El domingo siguiente, Lena apareció en la iglesia, un poco tarde, con los cabellos primorosamente recogidos en un moño, como una mujer, calzados los pies y con medias, y con el vestido nuevo, que se había arreglado de la forma que más la favorecía. Los feligreses la miraron con ojos asombrados. Hasta aquella mañana nadie —que no fuera Ole— se había dado cuenta de lo guapa que era, ni de que se estaba convirtiendo en adulta. Las ondulantes curvas de su figura habían quedado ocultas bajo los harapos informes que llevaba en el campo. Después de que se cantara el último himno y de que el pastor despidiera a sus fieles, Ole salió subrepticiamente de la iglesia y, acercándose a la barra donde estaban atados los caballos, ayudó a Lena a montar el suyo. Eso, por sí solo, era escandaloso; se suponía que un hombre casado no hacía tales cosas. Pero no fue nada comparado con la escena que siguió. La loca Mary salió disparada del grupo de mujeres que salía por la puerta de la iglesia y corrió por la carretera, persiguiendo a Lena y gritándole amenazas horribles.

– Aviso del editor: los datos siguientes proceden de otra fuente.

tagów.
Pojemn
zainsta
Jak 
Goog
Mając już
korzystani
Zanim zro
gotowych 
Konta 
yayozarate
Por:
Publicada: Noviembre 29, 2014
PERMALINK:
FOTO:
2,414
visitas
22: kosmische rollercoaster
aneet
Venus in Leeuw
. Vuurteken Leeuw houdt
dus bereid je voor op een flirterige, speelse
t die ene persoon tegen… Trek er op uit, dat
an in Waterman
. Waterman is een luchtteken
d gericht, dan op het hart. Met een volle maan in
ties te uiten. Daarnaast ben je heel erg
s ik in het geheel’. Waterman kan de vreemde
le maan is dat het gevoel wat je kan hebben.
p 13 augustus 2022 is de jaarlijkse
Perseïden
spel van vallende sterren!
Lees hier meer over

—¡Vigila, Lena Lingard, vigila! Un día llegaré con un cuchillo de cortar maíz y te recortaré esa figura. ¡Entonces no irás pavoneándote por ahí, mirando a los hombres…!

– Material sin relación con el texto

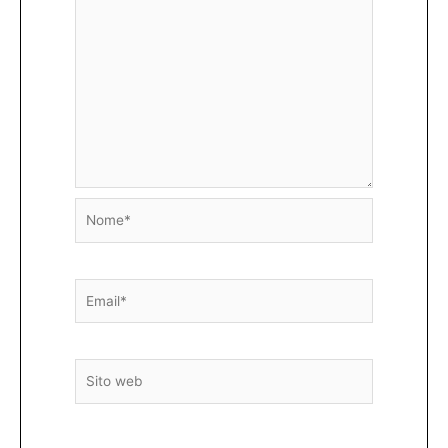
Nome*
Email*
Sito
web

Las mujeres noruegas no sabían dónde mirar. Eran amas de casa formales en su mayoría, con un estricto sentido del decoro. Pero Lena Lingard se limitó a soltar su risa perezosa y afable, y siguió cabalgando, mirando por encima del hombro a la furiosa mujer de Ole.

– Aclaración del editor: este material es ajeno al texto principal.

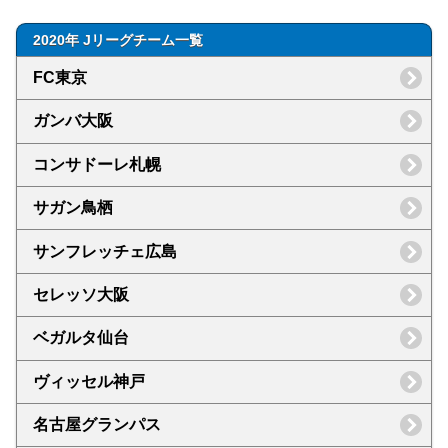
2020年 Jリーグチーム一覧
FC東京
ガンバ大阪
コンサドーレ札幌
サガン鳥栖
サンフレッチェ広島
セレッソ大阪
ベガルタ仙台
ヴィッセル神戸
名古屋グランパス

Sin embargo, llegó el día en que Lena dejó de reír. En más de una ocasión, la loca Mary la persiguió por la pradera, dando vueltas y más vueltas al maizal de los Shimerda. Lena no se lo contó nunca a su padre; tal vez le daba vergüenza; tal vez tenía más miedo a su ira que al cuchillo. Yo estaba en casa de los Shimerda una tarde cuando apareció Lena entre la hierba roja, corriendo todo lo que daban de sí sus blancas piernas. Entró en la casa directamente y se ocultó en el lecho de plumas de Ántonia. Mary no estaba lejos: se acercó a la puerta, nos hizo palpar la hoja del cuchillo para que viéramos lo afilada que estaba y nos mostró del modo más gráfico lo que pensaba hacerle a Lena. Asomada a la ventana, la señora Shimerda disfrutó vivamente con aquella situación y se lamentó cuando Ántonia consiguió alejar a Mary, aplacándola con tantos tomates como le cupieron en el delantal. Lena salió de la habitación de Tony, que estaba detrás de la cocina, muy acalorada por las plumas de la cama, pero tranquila. Nos pidió a Ántonia y a mí que la acompañáramos y la ayudáramos a reunir el ganado; se había dispersado y tal vez se estuviera dando un atracón en el maizal de algún vecino.
—A lo mejor pierdes un novillo y aprendes a no poner ojos a los hombres casados —le dijo la señora Shimerda con tono autoritario.
Lena esbozó tan sólo su típica sonrisa perezosa.
—Yo no le he puesto ojos. No puedo evitar que me ronde, y no puedo ordenarle que se vaya. La pradera no es mía.